(Items listed in a dataset)
------------

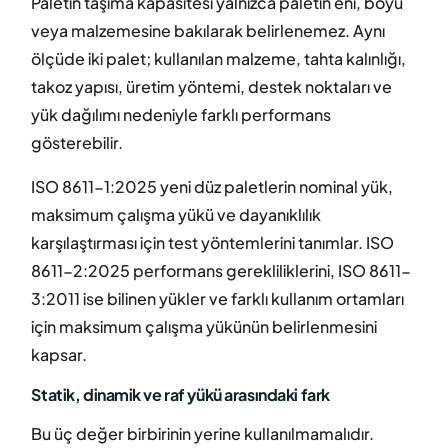
Paletin taşıma kapasitesi yalnızca paletin eni, boyu
veya malzemesine bakılarak belirlenemez. Aynı
ölçüde iki palet; kullanılan malzeme, tahta kalınlığı,
takoz yapısı, üretim yöntemi, destek noktaları ve
yük dağılımı nedeniyle farklı performans
gösterebilir.
ISO 8611-1:2025 yeni düz paletlerin nominal yük,
maksimum çalışma yükü ve dayanıklılık
karşılaştırması için test yöntemlerini tanımlar. ISO
8611-2:2025 performans gerekliliklerini, ISO 8611-
3:2011 ise bilinen yükler ve farklı kullanım ortamları
için maksimum çalışma yükünün belirlenmesini
kapsar.
Statik, dinamik ve raf yükü arasındaki fark
Bu üç değer birbirinin yerine kullanılmamalıdır.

------------

Pick out each line above that includes "için" and show it.

--- Answer below ---
karşılaştırması için test yöntemlerini tanımlar. ISO
için maksimum çalışma yükünün belirlenmesini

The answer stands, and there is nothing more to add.